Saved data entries
----------

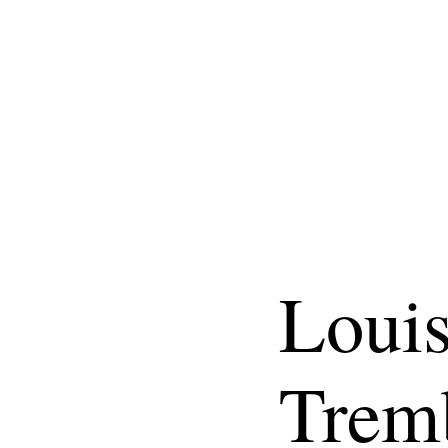
Louis
Trem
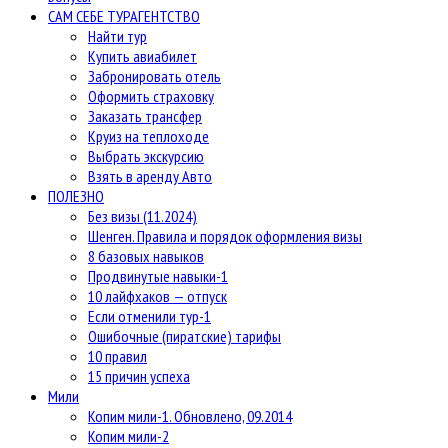
САМ СЕБЕ ТУРАГЕНТСТВО
Найти тур
Купить авиабилет
Забронировать отель
Оформить страховку
Заказать трансфер
Круиз на теплоходе
Выбрать экскурсию
Взять в аренду Авто
ПОЛЕЗНО
Без визы (11.2024)
Шенген. Правила и порядок оформления визы
8 базовых навыков
Продвинутые навыки-1
10 лайфхаков — отпуск
Если отменили тур-1
Ошибочные (пиратские) тарифы
10 правил
15 причин успеха
Мили
Копим мили-1. Обновлено, 09.2014
Копим мили-2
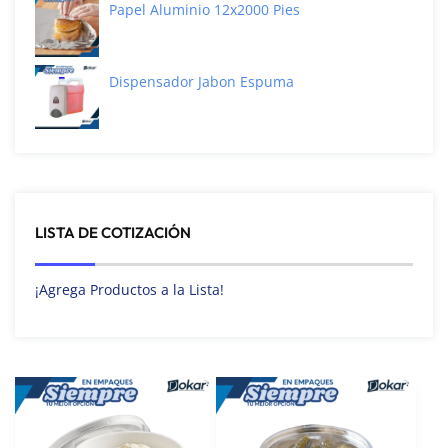
Papel Aluminio 12x2000 Pies
Dispensador Jabon Espuma
LISTA DE COTIZACIÓN
¡Agrega Productos a la Lista!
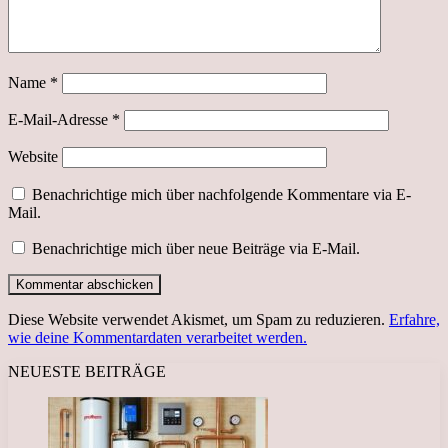
Name
*
E-Mail-Adresse
*
Website
Benachrichtige mich über nachfolgende Kommentare via E-
Mail.
Benachrichtige mich über neue Beiträge via E-Mail.
Diese Website verwendet Akismet, um Spam zu reduzieren.
Erfahre,
wie deine Kommentardaten verarbeitet werden.
NEUESTE BEITRÄGE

----------

WHAT THE TASK ASKS
The expected answer is every line above in which the word "визы" appears.

ANSWER FOR THE TASK
Без визы (11.2024)
Шенген. Правила и порядок оформления визы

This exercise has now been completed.